There may be other places that it's useful to add instrumentation (e.g. adding vtable-downcast counts to enable -pgo-icall-prom passes - which turn dynamic dispatch into static dispatch in fast paths).

:+1:

Enhance the profile-rt library

With the above work complete, the generated binaries will count (in-memory) each time an instrumented code path is hit. To extract this information, the profile-rt library should walk the various __llvm_pfr_X sections of the binary/memory and dump the values out to a file (Clang dumps to default.profraw). The format of this file is (as far as I can see) "documented" in LLVM/Clang's codebase. On the other hand, the current implementation of Rustc's profile-rt library is taken wholesale from LLVM and thus already supports this function.

:+1:

Enable profile-guided optimization

With a default.profraw, one can create a profdata file (using llvm-profdata merge). This file can be passed to the pgo-instr-use (and other) passes to enable optimisations based on gathered profile information. Again, this is supported in nightly Rustc today (through -Zpgo-use).

:+1:

Create a coverage map

LLVM's coverage tooling can use a "Coverage Map" to map between instrumentation counters and blocks of code. The format of the map is well documented at http://llvm.org/docs/CoverageMappingFormat.html and there's code in LLVM (http://llvm.org/doxygen/classllvm_1_1coverage_1_1CoverageMappingWriter.html) for creating the magic format. Note that this may require Rustc manually inserting instrumentation (rather than using -pgo-instr-gen) since it needs to know which counter corresponds to which code block. The code in clang (https://github.com/llvm-mirror/clang/blob/master/lib/CodeGen/CodeGenPGO.cpp) that does this is probably a good place to start.
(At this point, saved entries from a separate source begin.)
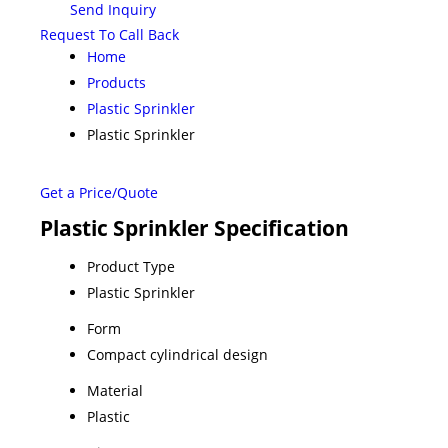
Send Inquiry
Request To Call Back
Home
Products
Plastic Sprinkler
Plastic Sprinkler
Get a Price/Quote
Plastic Sprinkler Specification
Product Type
Plastic Sprinkler
Form
Compact cylindrical design
Material
Plastic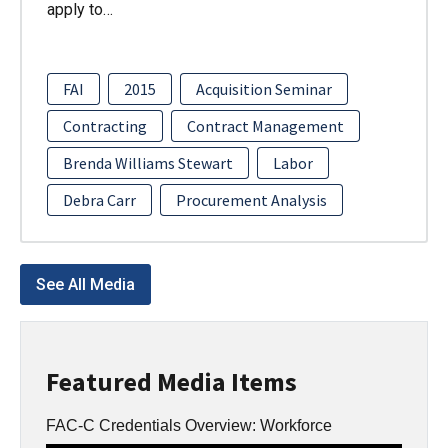
apply to…
FAI
2015
Acquisition Seminar
Contracting
Contract Management
Brenda Williams Stewart
Labor
Debra Carr
Procurement Analysis
See All Media
Featured Media Items
FAC-C Credentials Overview: Workforce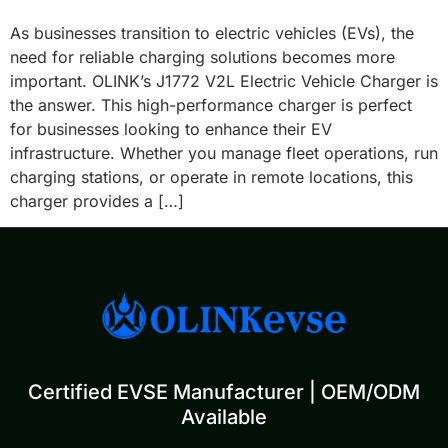
As businesses transition to electric vehicles (EVs), the
need for reliable charging solutions becomes more
important. OLINK’s J1772 V2L Electric Vehicle Charger is
the answer. This high-performance charger is perfect
for businesses looking to enhance their EV
infrastructure. Whether you manage fleet operations, run
charging stations, or operate in remote locations, this
charger provides a […]
Certified EVSE Manufacturer | OEM/ODM
Available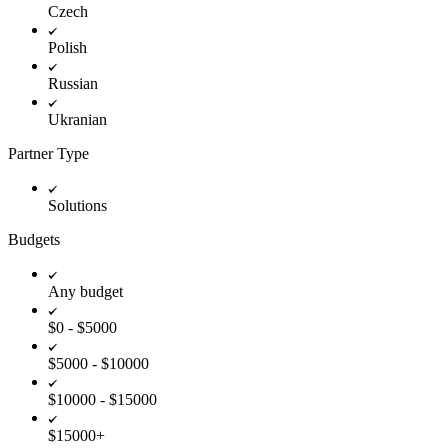
Czech
Polish
Russian
Ukranian
Partner Type
Solutions
Budgets
Any budget
$0 - $5000
$5000 - $10000
$10000 - $15000
$15000+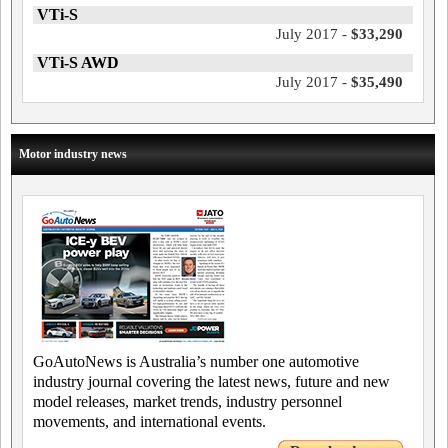
VTi-S
July 2017 -
$33,290
VTi-S AWD
July 2017 -
$35,490
Motor industry news
GoAutoNews is Australia’s number one automotive
industry journal covering the latest news, future and new
model releases, market trends, industry personnel
movements, and international events.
Note that the LLVM coverage map format supports various useful features, not well handled in GCOV-style coverage:

Column as well as line-number analysis (useful for inline expressions)
Macro-expansion analysis (coverage can "see through" macros)

❌

Integrate coverage tooling into Cargo

Creating a cargo coverage (or, possibly better, just creating coverage from cargo test) by adding profiling to the test cargo-profile and running the resulting profile data through llvm's tooling would be really cool. Especially if the output format is compatible with tools like Coveralls.io and can produce useful graphical outputs for analysis afterwards.

Likely requires stabilising -Zpgo-gen or at least exposing enough of it that cargo can create a profiled build.

:x:

Unanswered Questions

There are some bits of Rust code for which coverage is non-obvious:

Do landing pads report coverage? If they do then we run into the same issue as https://github.com/rust-lang/rust/issues/55352
- Maybe we add instrumentation for them (to determine how often they're hit) but don't add those counters to the coverage map?
How do we handle non-instantiated generics? If a generic is never instantiated then no code is created for it so there's no counters for it.
- Presumably we need to ensure that the coverage map includes the counters that "would be there if there was an instantiation" then coverage will spot that the generic is not covered.
- This applies to "default implementations" in traits and likely is impacted by specialisation too.
Similarly, should separate instantiations of the same generic be covered separately? If I test Foo<i32> in my UTs but use Foo<String> in my real code, have I really tested my code (in this case, String needs drop so maybe there's a subtlety there)?
- Create coverage map entries for all instantiations (as well as the "generic" counter entry from the previous bullet)? I don't think llvm-cov knows how to handle this in the coverage map at the moment, but it might make sense for it to do so to support this for C++ templates too?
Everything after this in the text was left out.